The former detainee was one of 154 men released from an immigration detention center in November after the High Court ruled that indefinite detention was unlawful.

The man is alleged to have breached the conditions of his Commonwealth visa on three occasions between April 20, 2024 and April 29, 2024 by failing to comply with residential curfew obligations and failing to maintain his monitoring device.

His arrest comes just days after a Perth grandmother was allegedly assaulted by another recently released immigration detainee during a violent home invasion.

The man was one of three people arrested for the assault and robbery of Ninette Simmons, 73, in early April.

Western Australian police allege the trio assaulted Ms Simmons’ husband Philip, 76, and tied his hands behind his back, before stealing $200,000 worth of jewellery.

The three criminals entered the couple’s house posing as police officers.

Opposition Leader Peter Dutton has sought explanations about the incident from Immigration Minister Andrew Giles and Home Affairs Minister Clare O’Neil.

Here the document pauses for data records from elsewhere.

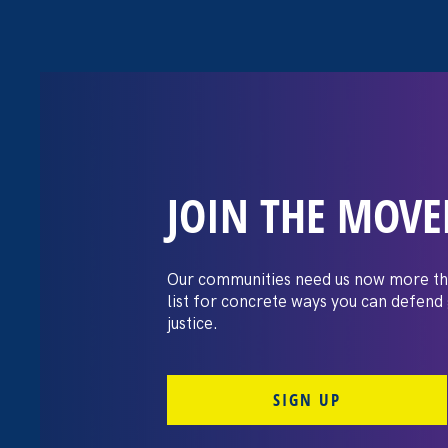
JOIN THE MOV
The Washington
settles pay dis
Our communities need us now more th
list for concrete ways you can defend
lawsuit brough
justice.
professors
SIGN UP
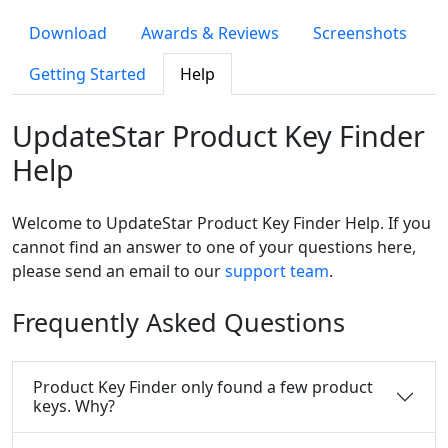
Download
Awards & Reviews
Screenshots
Getting Started
Help
UpdateStar Product Key Finder
Help
Welcome to UpdateStar Product Key Finder Help. If you
cannot find an answer to one of your questions here,
please send an email to our
support team
.
Frequently Asked Questions
Product Key Finder only found a few product
keys. Why?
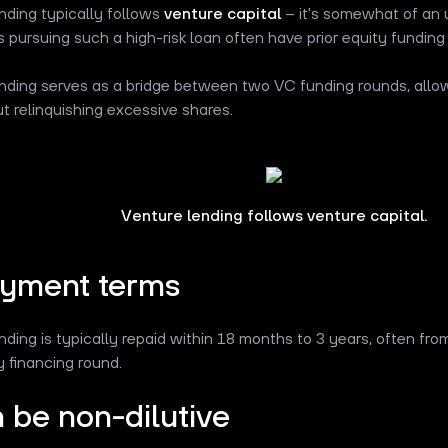
nding typically follows
venture capital
– it's somewhat of an u
pursuing such a high-risk loan often have prior equity funding
nding serves as a bridge between two VC funding rounds, allow
t relinquishing excessive shares.
Venture lending follows venture capital.
yment terms
nding is typically repaid within 18 months to 3 years, often fr
y financing round.
n be non-dilutive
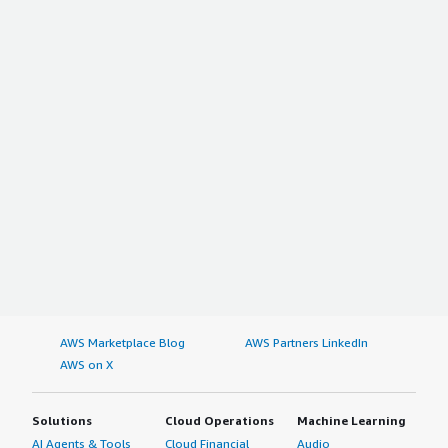
AWS Marketplace Blog
AWS Partners LinkedIn
AWS on X
Solutions
Cloud Operations
Machine Learning
AI Agents & Tools
Cloud Financial
Audio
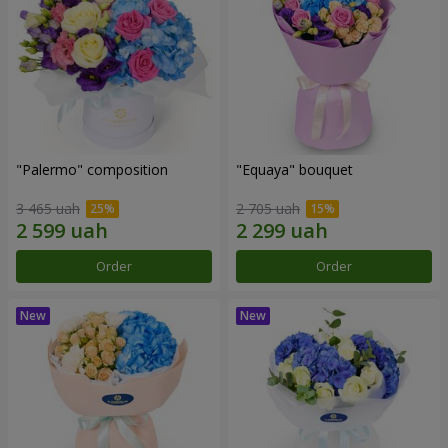
"Palermo" composition
"Equaya" bouquet
3 465 uah
2 705 uah
Order
Order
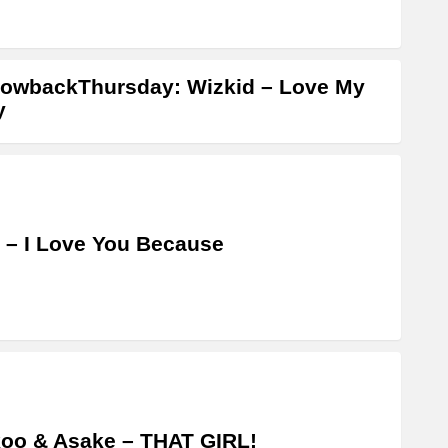
owbackThursday: Wizkid – Love My
y
 – I Love You Because
oo & Asake – THAT GIRL!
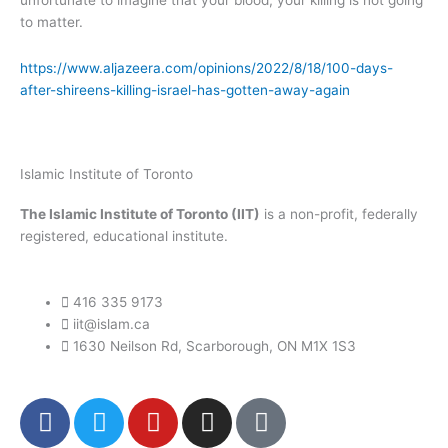
unfortunate to imagine that your blood, your killing is not going
to matter.
https://www.aljazeera.com/opinions/2022/8/18/100-days-
after-shireens-killing-israel-has-gotten-away-again
Islamic Institute of Toronto
The Islamic Institute of Toronto (IIT)
is a non-profit, federally
registered, educational institute.
416 335 9173
iit@islam.ca
1630 Neilson Rd, Scarborough, ON M1X 1S3
F
T
Y
I
P
a
w
o
n
o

“Sadly, these are victims like we have seen in Perth, and I think we will see across the country, who are paying the price for the incompetence of the Albanian government and the two ministers… are missing in action.” he told Nine’s Today programme.

“There has to be transparency, because from day one, the government kept everything secret, and if they have nothing to hide, then they should be frank and open with the Australian people.”

While the government attempted to pass laws in parliament in March that would impose mandatory minimum one-year prison sentences for detained immigrants who do not cooperate with deportation attempts, the proposal was delayed by the opposition and cross-party groups.

Dutton denied opposing the laws for political reasons.

“We demanded that the government strengthen the legislation often, which is what they ended up doing, because what they originally proposed was very weak,” he said.